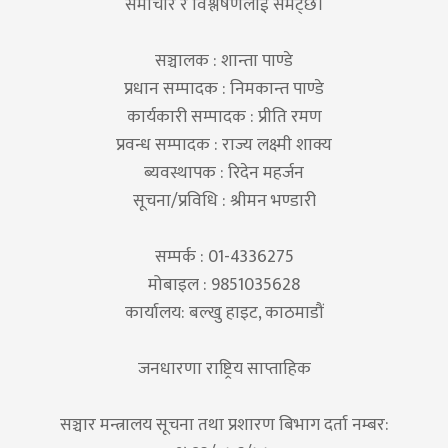
समाचार र विश्लेषणलाई समेट्छ।
सञ्चालक : शान्ता पाण्डे
प्रधान सम्पादक : निमकान्त पाण्डे
कार्यकारी सम्पादक : प्रीति रमण
प्रवन्ध सम्पादक : राज्य लक्ष्मी शाक्य
ब्यवस्थापक : रिदेन महर्जन
सूचना/प्रविधि : श्रीमन भण्डारी
सम्पर्क : 01-4336275
मोबाइल : 9851035628
कार्यालय: बल्खु हाइट, काठमाडौं
जनधारणा राष्ट्रिय साप्ताहिक
सञ्चार मन्त्रालय सूचना तथा प्रशारण बिभाग दर्ता नम्बर:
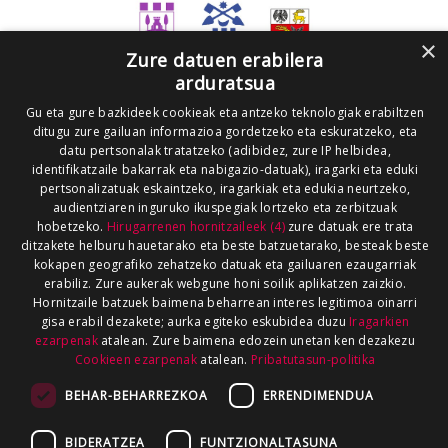
×
Zure datuen erabilera
arduratsua
Gu eta gure bazkideek cookieak eta antzeko teknologiak erabiltzen
ditugu zure gailuan informazioa gordetzeko eta eskuratzeko, eta
datu pertsonalak tratatzeko (adibidez, zure IP helbidea,
identifikatzaile bakarrak eta nabigazio-datuak), iragarki eta eduki
pertsonalizatuak eskaintzeko, iragarkiak eta edukia neurtzeko,
audientziaren inguruko ikuspegiak lortzeko eta zerbitzuak
hobetzeko.
Hirugarrenen hornitzaileek (4)
zure datuak ere trata
ditzakete helburu hauetarako eta beste batzuetarako, besteak beste
kokapen geografiko zehatzeko datuak eta gailuaren ezaugarriak
erabiliz. Zure aukerak webgune honi soilik aplikatzen zaizkio.
Hornitzaile batzuek baimena beharrean interes legitimoa oinarri
gisa erabil dezakete; aurka egiteko eskubidea duzu
Iragarkien
ezarpenak
atalean. Zure baimena edozein unetan ken dezakezu
Cookieen ezarpenak
atalean.
Pribatutasun-politika
BEHAR-BEHARREZKOA
ERRENDIMENDUA
BIDERATZEA
FUNTZIONALTASUNA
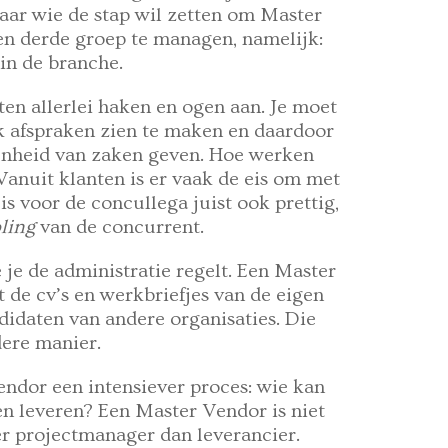
Maar wie de stap wil zetten om Master
en derde groep te managen, namelijk:
 in de branche.
tten allerlei haken en ogen aan. Je moet
 afspraken zien te maken en daardoor
penheid van zaken geven. Hoe werken
Vanuit klanten is er vaak de eis om met
s voor de concullega juist ook prettig,
ling
van de concurrent.
 je de administratie regelt. Een Master
 de cv’s en werkbriefjes van de eigen
idaten van andere organisaties. Die
ere manier.
ndor een intensiever proces: wie kan
n leveren? Een Master Vendor is niet
er projectmanager dan leverancier.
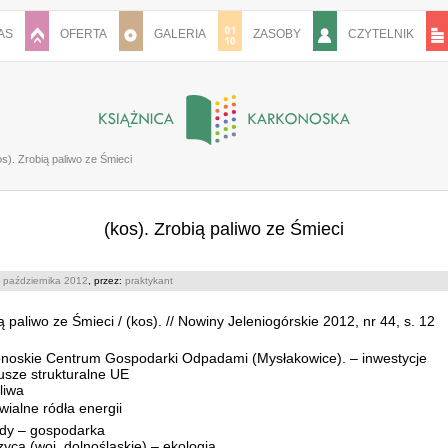
AS
OFERTA
GALERIA
ZASOBY
CZYTELNIK
os). Zrobią paliwo ze Śmieci
(kos). Zrobią paliwo ze Śmieci
 października 2012
, przez:
praktykant
ą paliwo ze Śmieci / (kos). // Nowiny Jeleniogórskie 2012, nr 44, s. 12
noskie Centrum Gospodarki Odpadami (Mysłakowice). – inwestycje
sze strukturalne UE
liwa
ialne ródła energii
dy – gospodarka
zyca (woj. dolnośląskie) – ekologia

# [Exercise goal]
Nothing but a number should be given: the count of lines in the data above with the word "atalean".

# [Exercise result]
2